Chapter 10 Valentina Refuses the Escort #4

I swallowed the heat in my chest. “Understood.”

Then I walked first into the alley, dragging the first tail with me like a leash.

My coat soaked instantly at the shoulders.

The damp smelled like stone and old brick and the sour tang of rainwater trapped in gutters.

Somewhere above, water dripped in uneven intervals - tick, pause, tick - like a countdown.

Valentina followed close, but not too close. That was her compromise: she would move with me, but she would keep the distance that let her feel like she still owned herself.

The second man - tail or handler, I couldn’t tell yet - stayed across the street, just far enough to look like an innocent passerby. His dark suit clung to him, rain-darkened at the seams. He didn’t come into the alley. He didn’t need to.

He had the signal.

The trap was already forming.

I pulled the first tail toward the service door by the scaffolding. The door was metal, painted a dull gray, with a lock that looked too clean to be real. Someone had maintained it recently, or they wanted it to look that way.

The first tail’s device buzzed once against his palm. He flinched as if the vibration had spoken.

Valentina’s gaze snapped to his hand. “What did he just - ”

“Nothing you need to see,” I said.

She turned her face toward me, and the rain on her cheek made her look like she’d been carved out of night and anger.

“You’re lying,” she said.

“I’m protecting you.”

She stepped closer, just one pace. “From what?”

From the part of her that wanted to trust me and the part of her that refused to be controlled.

From the part of me that wanted to put my hands on her, not to keep her safe, but to remind her she was mine - mine in the way that didn’t belong to possession as a concept, but as a confession my body was making without permission.

I didn’t give her that answer. I couldn’t.

I reached for my pocket and pulled out a small object - nothing dramatic. A thin strip of adhesive-backed foil from the kit Vito kept for situations that demanded silence. I pressed it over the first tail’s device speaker. The buzz died instantly, smothered like a throat being covered.

He stared at me, eyes wide.

Valentina’s breath caught. “What are you doing?”

“Stopping him from calling in the next move,” I said. “You wanted autonomy. This is me buying you time.”

Her mouth tightened. “Time for what?”

I looked at the service door. “Time for us to get out before they can complete the handoff.”

Her eyes narrowed, then flicked to my hands, to the foil, to the way my movements were trained. Not just mafia-trained. Alliance-trained. Like I’d done this under pressure before, in rooms with different walls and the same kind of cruelty.

The alley felt smaller with each second. The rain made everything slick. My shoes skidded once and my balance tightened - muscles remembering what my mind refused to admit: this could turn into a fight fast, and fighting would cost Valentina.

Not her life.

Her choice.

And choice mattered more than blood.

The first tail twisted, trying to look past me. He hissed. “You can’t - ”

“Shut up,” I snapped, then softened it because it wasn’t the tail I needed to control. It was Valentina’s temper, her impulse to do something reckless because she couldn’t stand being cornered.

Her eyes held mine. “You’re not taking him to Vito.”

I didn’t even pretend. “Not yet.”

“You don’t trust Vito,” she accused.

“I trust Vito,” I said. “I don’t trust that the breach isn’t still inside the system.”

Valentina’s gaze sharpened. “The alliance’s breach.”

The words came out of her like she’d been holding them in her teeth all night. She knew. Or she’d guessed. Or the documents had already started burning holes in her thoughts.

She didn’t know the full truth. Not yet.

But she was close enough that I had to be careful how I guided her toward it.
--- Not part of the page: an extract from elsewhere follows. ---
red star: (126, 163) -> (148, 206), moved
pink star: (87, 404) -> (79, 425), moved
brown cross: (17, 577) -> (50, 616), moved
The second man’s phone went down. Across the street, he shifted his stance, turning like he’d decided something. Then he walked - slowly, deliberately - toward the alley mouth, using the scaffolding’s shadow as cover.

No hurry. No fear.

He expected us to freeze.

I didn’t.

I moved the first tail behind the scaffolding where the service door’s angle blocked his view. Then I stepped in front of Valentina, putting my body between her and the alley mouth.
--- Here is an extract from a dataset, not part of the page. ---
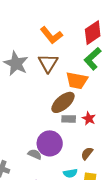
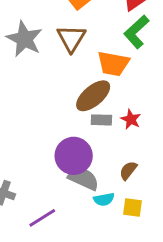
gray semicircle: (35, 154) -> (84, 179), moved, size x1.5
Her eyes followed the second man anyway, like a magnet pulling her attention against her will.

“You’re protecting me again,” she said softly.

“I’m preventing a second mistake,” I corrected.

Her fingers flexed at her sides. “You think I make mistakes.”

“I think you’re human,” I said. “And that makes you dangerous in the wrong way.”

Her lips parted, and for a breath, her expression looked wounded - like she wanted to argue but didn’t have the energy to fight me on that level.

Then the second man came into view close enough that I could see the rain bead on his collar. He didn’t look at me first. He looked at Valentina’s hands, at the envelope, at the way she held it like it was both weapon and prayer.